━━ INFORMATION GIVEN
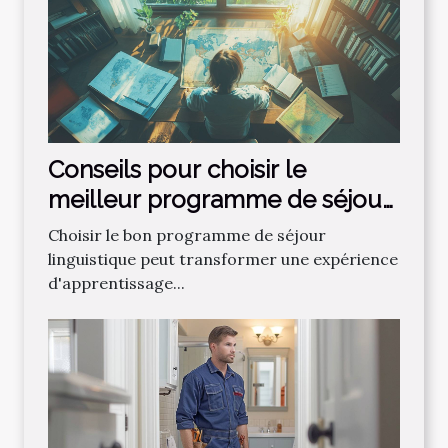
Conseils pour choisir le
meilleur programme de séjour
linguistique
Choisir le bon programme de séjour
linguistique peut transformer une expérience
d'apprentissage...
━━━━
* WHAT IS REQUIRED: Although the records contain pictures, print only the rest, exactly as written.

* EXERCISE SOLUTION:
Conseils pour choisir le
meilleur programme de séjour
linguistique
Choisir le bon programme de séjour
linguistique peut transformer une expérience
d'apprentissage...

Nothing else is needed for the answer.